Huanjin Yao, Jiaxing Huang, Wenhao Wu, Jingyi Zhang, Yibo Wang, Shunyu Liu, Yingjie Wang, Yuxin Song, Haocheng Feng, Li Shen, Dacheng Tao
The research paper titled “Mulberry: Empowering MLLM with o1-like Reasoning and Reflection via Collective Monte Carlo Tree Search” presents a groundbreaking approach in the realm of artificial intelligence by integrating collective learning into tree search methods. The key highlight of the study is the introduction of the Collective Monte Carlo Tree Search (CoMCTS) algorithm, which significantly advances reasoning capabilities in multimodal large language models (MLLMs). By incorporating insights from multiple models, CoMCTS addresses traditional limitations in search effectiveness, enabling the dynamic construction of reasoning paths. This novel methodology is further supported by the creation of the Mulberry-260k dataset, designed to train and test models for explicit reasoning and reflection. The resulting Mulberry models demonstrate remarkable improvements over existing benchmarks, showcasing the power of ensemble learning in AI. The paper’s significance lies in its potential to transform AI problem-solving by promoting step-by-step reasoning akin to human thought processes, thereby setting a new standard for reasoning proficiency. Future research could explore CoMCTS’s applicability beyond MLLMs, investigate adaptive version developments, and assess its performance in diverse environments, potentially impacting areas such as autonomous decision-making and ethical AI applications. This work is essential reading for its innovative integration of collective intelligence and its implications for advancing AI model capabilities. The authors are preparing for their code release at https://github.com/HJYao00/Mulberry and this blog post implements a demo of number puzzle solver to illustrate the paper’s concept.
Mind map
Highlights explained
Introduction of Collective Monte Carlo Tree Search (CoMCTS)

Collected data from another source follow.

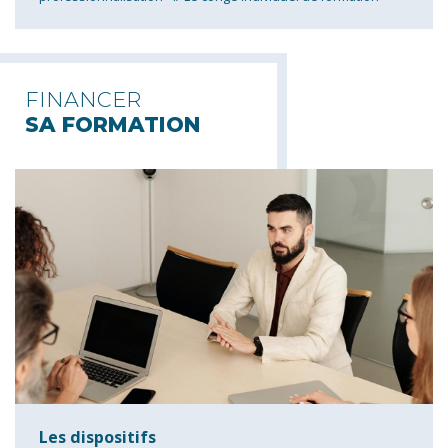
FINANCER
SA FORMATION
Les dispositifs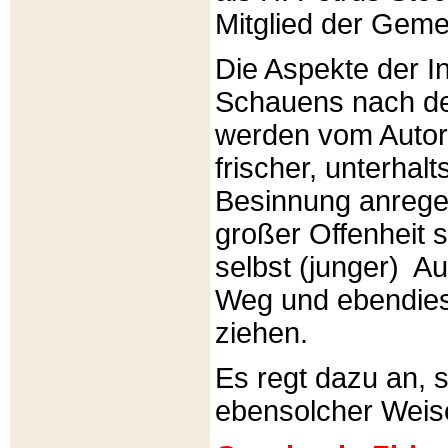
Mitglied der Gemei
Die Aspekte der I
Schauens nach de
werden vom Autor 
frischer, unterhal
Besinnung anrege
großer Offenheit s
selbst (junger) A
Weg und ebendies
ziehen.
Es regt dazu an, 
ebensolcher Weis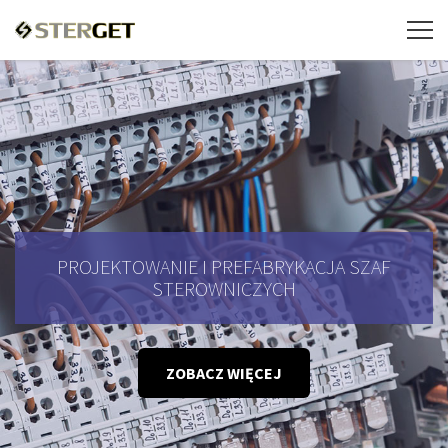
PROJEKTOWANIE I PREFABRYKACJA SZAF
STEROWNICZYCH
ZOBACZ WIĘCEJ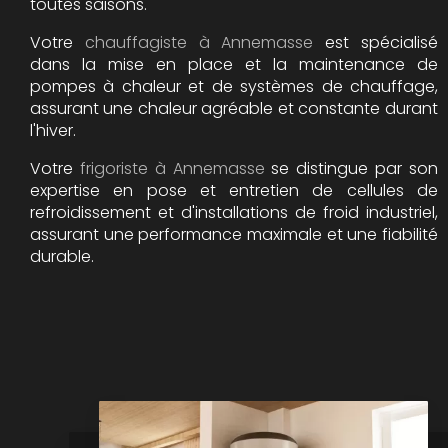
toutes saisons.
Votre
chauffagiste à Annemasse
est spécialisé
dans la mise en place et la maintenance de
pompes à chaleur et de systèmes de chauffage,
assurant une chaleur agréable et constante durant
l'hiver.
Votre
frigoriste à Annemasse
se distingue par son
expertise en pose et entretien de cellules de
refroidissement et d'installations de froid industriel,
assurant une performance maximale et une fiabilité
durable.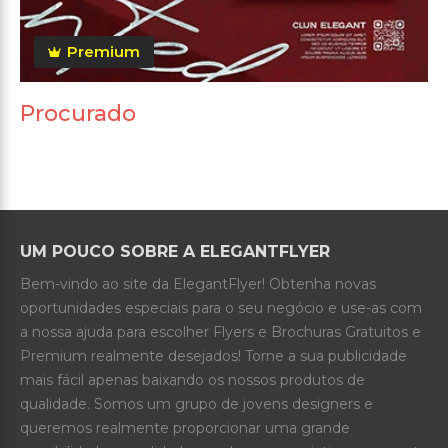
Premium
Procurado
UM POUCO SOBRE A ELEGANTFLYER
Bem-vindo ao site da ElegantFlyer! Obtenha novas
oportunidades especiais para o seu negócio e use-as com
a nossa ajuda para escolher Flyers e Brochuras Gratuitos e
Premium realmente desejados! Torne a sua publicidade
mais fácil apenas baixando os nossos produtos de
qualidade. Somos um grupo de jovens designers e
queremos realmente proporcionar uma grande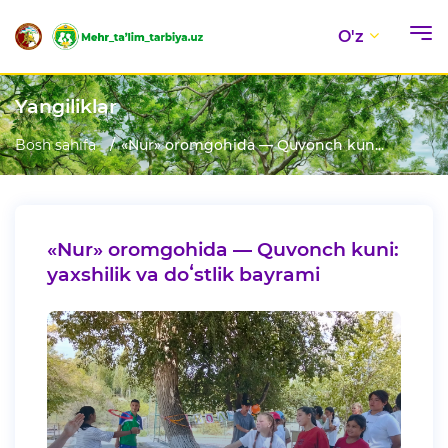
O'z
Yangiliklar
Bosh sahifa
«Nur» oromgohida — Quvonch kun...
«Nur» oromgohida — Quvonch kuni:
yaxshilik va doʻstlik bayrami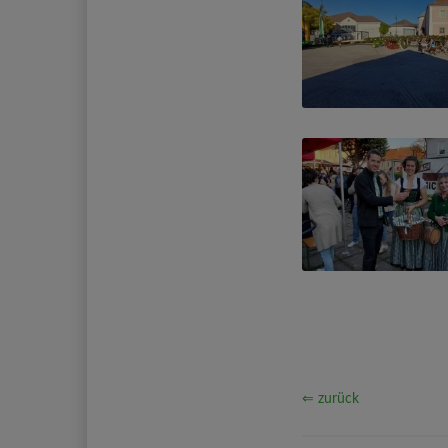
⇐ zurück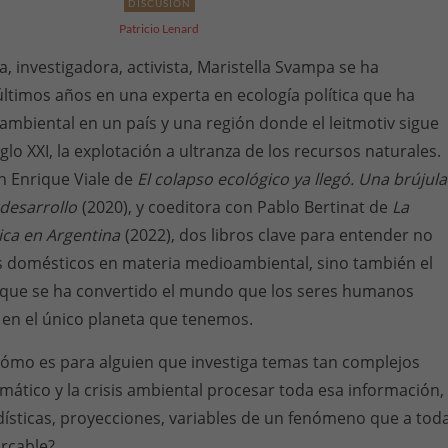
DISCUSIÓN
Patricio Lenard
a, investigadora, activista, Maristella Svampa se ha
últimos años en una experta en ecología política que ha
ambiental en un país y una región donde el leitmotiv sigue
glo XXI, la explotación a ultranza de los recursos naturales.
n Enrique Viale de
El colapso ecológico ya llegó. Una brújula
)desarrollo
(2020), y coeditora con Pablo Bertinat de
La
ica en Argentina
(2022), dos libros clave para entender no
s domésticos en materia medioambiental, sino también el
que se ha convertido el mundo que los seres humanos
en el único planeta que tenemos.
Cómo es para alguien que investiga temas tan complejos
mático y la crisis ambiental procesar toda esa información,
dísticas, proyecciones, variables de un fenómeno que a tod
arcable?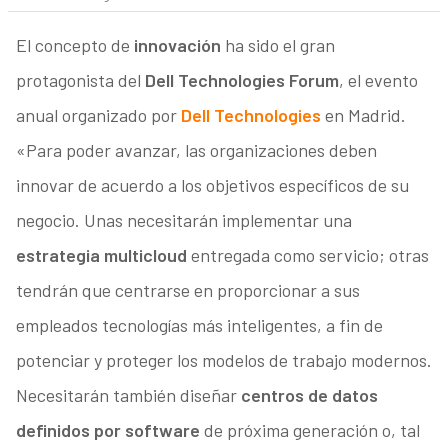
El concepto de
innovación
ha sido el gran
protagonista del
Dell Technologies Forum
, el evento
anual organizado por
Dell Technologies
en Madrid.
«Para poder avanzar, las organizaciones deben
innovar de acuerdo a los objetivos específicos de su
negocio. Unas necesitarán implementar una
estrategia multicloud
entregada como servicio; otras
tendrán que centrarse en proporcionar a sus
empleados tecnologías más inteligentes, a fin de
potenciar y proteger los modelos de trabajo modernos.
Necesitarán también diseñar
centros de datos
definidos por software
de próxima generación o, tal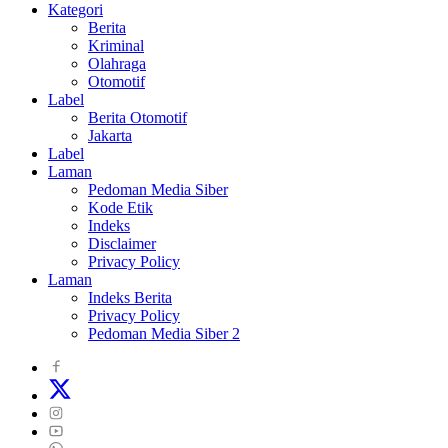
Kategori
Berita
Kriminal
Olahraga
Otomotif
Label
Berita Otomotif
Jakarta
Label
Laman
Pedoman Media Siber
Kode Etik
Indeks
Disclaimer
Privacy Policy
Laman
Indeks Berita
Privacy Policy
Pedoman Media Siber 2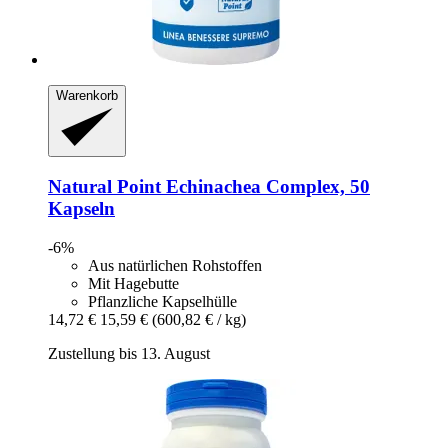
Warenkorb
Natural Point
Echinachea Complex, 50
Kapseln
-6%
Aus natürlichen Rohstoffen
Mit Hagebutte
Pflanzliche Kapselhülle
14,72 €
15,59 €
(600,82 € / kg)
Zustellung bis 13. August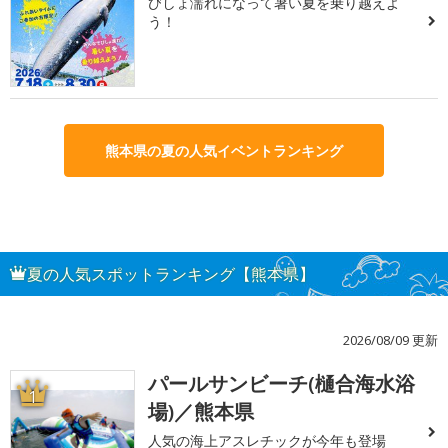
びしょ濡れになって暑い夏を乗り越えよ
う！
熊本県の夏の人気イベントランキング
夏の人気スポットランキング【熊本県】
2026/08/09 更新
パールサンビーチ(樋合海水浴
1
場)／熊本県
人気の海上アスレチックが今年も登場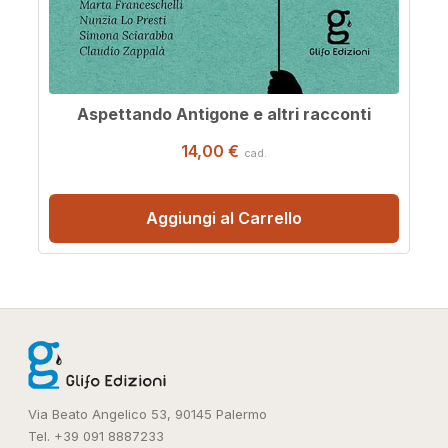
Aspettando Antigone e altri racconti
14,00 €
cad.
Aggiungi al Carrello
Via Beato Angelico 53, 90145 Palermo
Tel. +39 091 8887233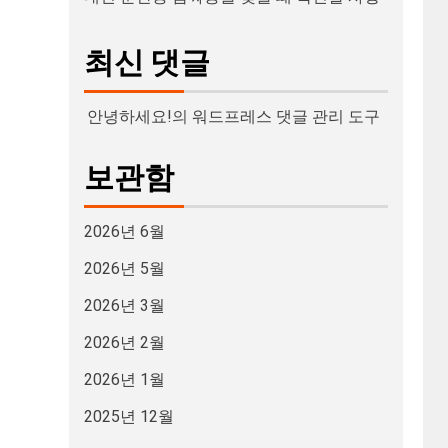
최신 댓글
안녕하세요!
의
워드프레스 댓글 관리 도구
보관함
2026년 6월
2026년 5월
2026년 3월
2026년 2월
2026년 1월
2025년 12월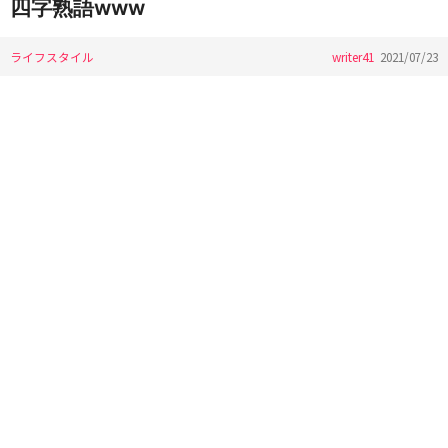
四字熟語www
ライフスタイル
writer41
2021/07/23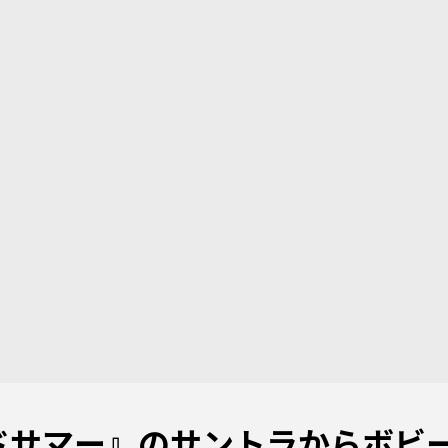
ドサマー』のサントラからボビ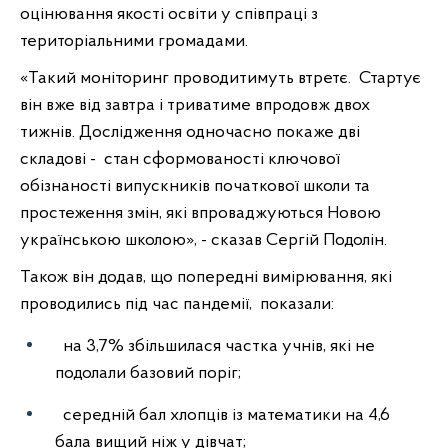
оцінювання якості освіти у
співпраці з
територіальними громадами.
«Такий моніторинг проводитимуть втретє. Стартує
він вже від завтра і триватиме впродовж двох
тижнів. Дослідження одночасно покаже дві
складові - стан сформованості ключової
обізнаності випускників початкової школи та
простеження змін, які впроваджуються Новою
українською школою», - сказав Сергій Подолін.
Також він додав, що попередні вимірювання, які
проводились під час пандемії, показали:
на 3,7% збільшилася частка учнів, які не
подолали базовий поріг;
середній бал хлопців із математики на 4,6
бала вищий ніж у дівчат;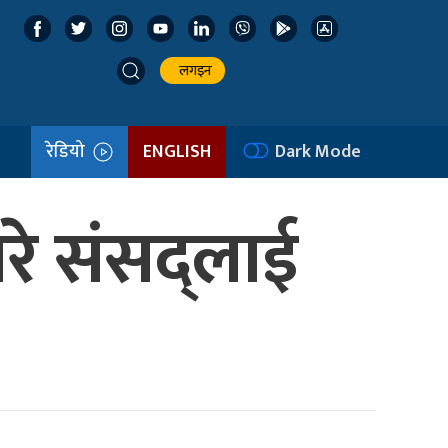
लगइन
रेडियो
ENGLISH
Dark Mode
े संसद्लाई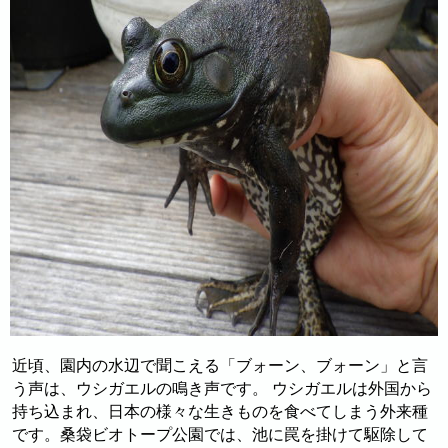
近頃、園内の水辺で聞こえる「ブォーン、ブォーン」と言
う声は、ウシガエルの鳴き声です。 ウシガエルは外国から
持ち込まれ、日本の様々な生きものを食べてしまう外来種
です。桑袋ビオトープ公園では、池に罠を掛けて駆除して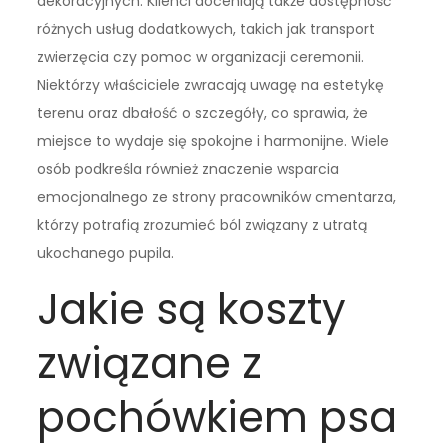
dekoracyjnych. Klienci doceniają także dostępność
różnych usług dodatkowych, takich jak transport
zwierzęcia czy pomoc w organizacji ceremonii.
Niektórzy właściciele zwracają uwagę na estetykę
terenu oraz dbałość o szczegóły, co sprawia, że
miejsce to wydaje się spokojne i harmonijne. Wiele
osób podkreśla również znaczenie wsparcia
emocjonalnego ze strony pracowników cmentarza,
którzy potrafią zrozumieć ból związany z utratą
ukochanego pupila.
Jakie są koszty
związane z
pochówkiem psa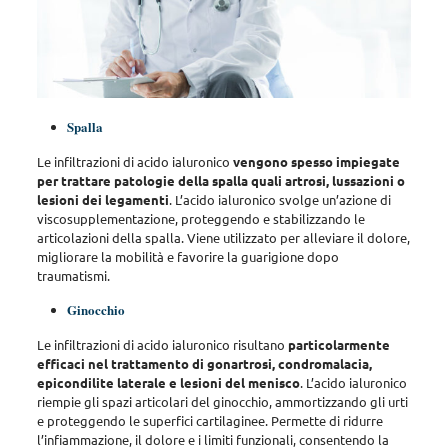
Spalla
Le infiltrazioni di acido ialuronico
vengono spesso impiegate
per trattare patologie della spalla quali artrosi, lussazioni o
lesioni dei legamenti
. L’acido ialuronico svolge un’azione di
viscosupplementazione, proteggendo e stabilizzando le
articolazioni della spalla.
Viene utilizzato per alleviare il dolore,
migliorare la mobilità e favorire la guarigione dopo
traumatismi
.
Ginocchio
Le infiltrazioni di acido ialuronico risultano
particolarmente
efficaci nel trattamento di gonartrosi, condromalacia,
epicondilite laterale e lesioni del menisco
. L’acido ialuronico
riempie gli spazi articolari del ginocchio, ammortizzando gli urti
e proteggendo le superfici cartilaginee.
Permette di ridurre
l’infiammazione, il dolore e i limiti funzionali, consentendo la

Explanation: CoMCTS is an advanced algorithm introduced in the paper to enhance reasoning capabilities in Multimodal Large Language Models (MLLMs). It incorporates collective learning into traditional Monte Carlo Tree Search (MCTS) methods, allowing multiple MLLMs to collaboratively explore and identify effective reasoning paths.
Significance: By leveraging collective knowledge from various models, CoMCTS addresses the limitations of traditional MCTS in terms of search effectiveness and efficiency. It allows for a broader exploration of reasoning spaces, ultimately leading to improved reasoning outcomes.
Relation to Existing Work: CoMCTS builds on the foundational principles of MCTS used in AI research, such as AlphaGo, but extends them by integrating collective intelligence. This approach represents a significant shift towards using ensemble learning strategies to improve reasoning path searches.
Development of Mulberry-260k Dataset
Explanation: Mulberry-260k is a multimodal dataset created using CoMCTS. It contains a rich set of reasoning paths with explicit and well-defined steps for each question, designed to facilitate reasoning and reflection tasks.
Significance: This dataset provides a valuable resource for training and testing MLLMs, enabling them to perform step-by-step reasoning and reflection. It serves as a benchmark for evaluating the reasoning capabilities of AI models.
Impact: Mulberry-260k fills a gap in the availability of datasets tailored for reasoning and reflection tasks, offering a comprehensive collection of multimodal input questions across diverse domains.
Advancement of MLLMs with Step-by-Step Reasoning
Explanation: The paper introduces the Mulberry series of MLLMs, trained using the CoMCTS-searched data. These models exhibit o1-like step-by-step reasoning and reflection capabilities, leading to improved performance on complex tasks.
Significance: Step-by-step reasoning is crucial for tackling complex problems that require multiple intermediate steps. The advancement in MLLMs allows for more detailed and accurate reasoning processes, mimicking human-like cognitive abilities.
Relation to Existing Models: Unlike traditional MLLMs that provide direct predictions, the Mulberry models focus on constructing and learning from detailed reasoning paths, setting a new standard for reasoning proficiency in AI.
Reflective Reasoning Path Search
Explanation: The CoMCTS framework is extended to perform reflective reasoning-path searches, allowing models to transition from negative to positive reasoning nodes. This process enhances the model’s ability to correct reasoning trajectories dynamically.
Significance: Reflective reasoning improves a model’s capacity for error correction and self-improvement, mirroring human-like reflective thinking. This capability is essential for long-chain reasoning tasks where initial errors can be rectified through subsequent reflection.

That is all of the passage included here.